## Web References

### System

- [How to copy a file without using scp inside an ssh session?](https://superuser.com/questions/291423/how-to-copy-a-file-without-using-scp-inside-an-ssh-session)

### PySpark

- [Complete Machine Learning Project with PySpark MLlib Tutorial](https://www.youtube.com/watch?v=1a7bB1ZcZ3k)
- [The ONLY PySpark Tutorial You Will Ever Need.](https://www.youtube.com/watch?v=cZS5xYYIPzk)

### Anomaly Detection

- [How to Build an Anomaly Detection Engine with Spark, Akka and Cassandra](https://learning.oreilly.com/videos/how-to-build/9781491955253/9781491955253-video244545/)
- [Real Time Detection of Anomalies in the Database Infrastructure using Apache Spark](https://www.youtube.com/watch?v=1IsMMmug5q0)

## Other

- [What is CRISP DM?](https://www.datascience-pm.com/crisp-dm-2/)

## Import Libraries

In [1]:
import pyspark
from pyspark.sql import SparkSession

## HDFS Preparation

In [2]:
%%bash
#!/bin/bash

# delete the 
if hadoop fs -test -d router; then
    # delete the output directory
    hadoop fs -rm -r router/output

    # create a new output directory
    hadoop fs -mkdir router/output
else
    # create the router directory and upload the input files
    hadoop fs -mkdir router
    hadoop fs -mkdir router/raw
    hadoop fs -put data/bandwidth.csv router/raw/

    # create the output directory
    hadoop fs -mkdir router/output
fi

hadoop fs -ls router/raw


Deleted router/output
Found 1 items
-rw-r--r--   3 jfoul001 users    1136415 2022-03-04 12:05 router/raw/bandwidth.csv


## Initialize the Spark Session

In [3]:
spark = SparkSession.builder.appName('cw02').getOrCreate()
spark

Setting default log level to "ERROR".
To adjust logging level use sc.setLogLevel(newLevel).
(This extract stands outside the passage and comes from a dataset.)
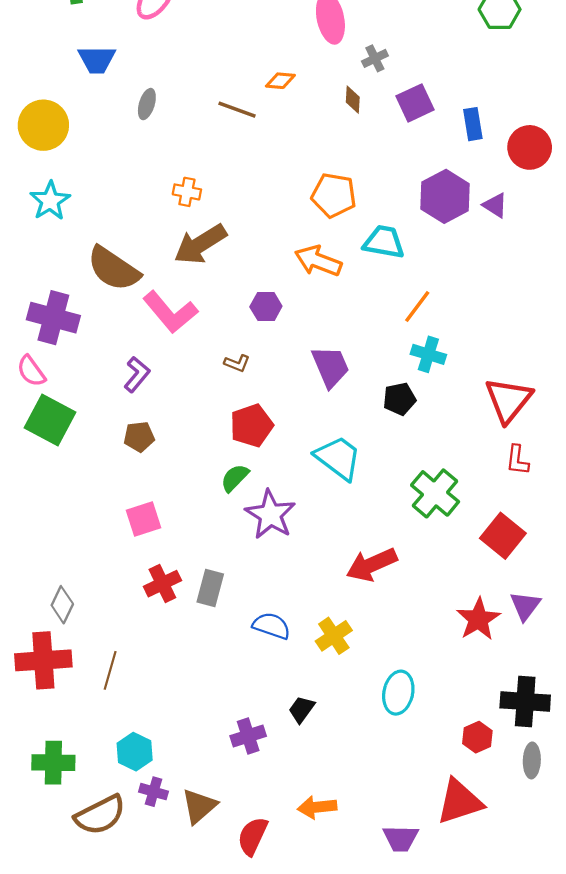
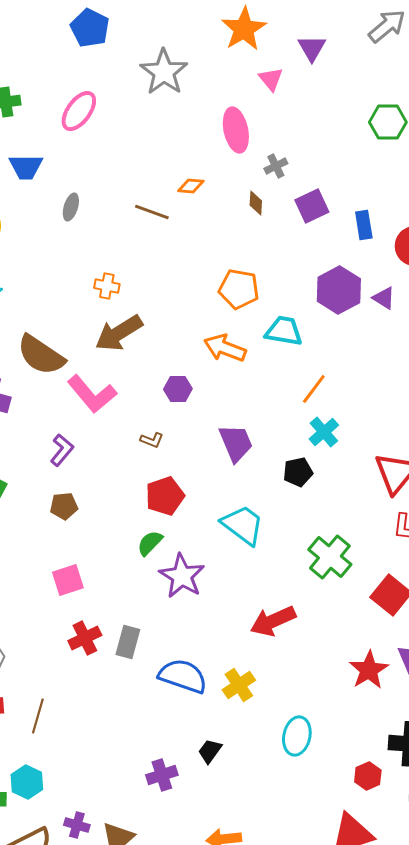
cyan cross: (428, 354) -> (324, 432), turned 32
blue semicircle: (271, 626) -> (183, 676), size x1.4
cyan hexagon: (135, 752) -> (27, 782), moved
For SparkR, use setLogLevel(newLevel).


## I. Data Understanding

Identify, collect, and analyze the data sets that will help accomplish the project goals

### A. Collect Initial Data

In [4]:
df_raw = spark.read.csv('router/raw/bandwidth.csv', header=False, inferSchema=True).toDF('Direction','Interval Length','Intervals Saved','IP','Interval Start','Interval End','Bytes Used')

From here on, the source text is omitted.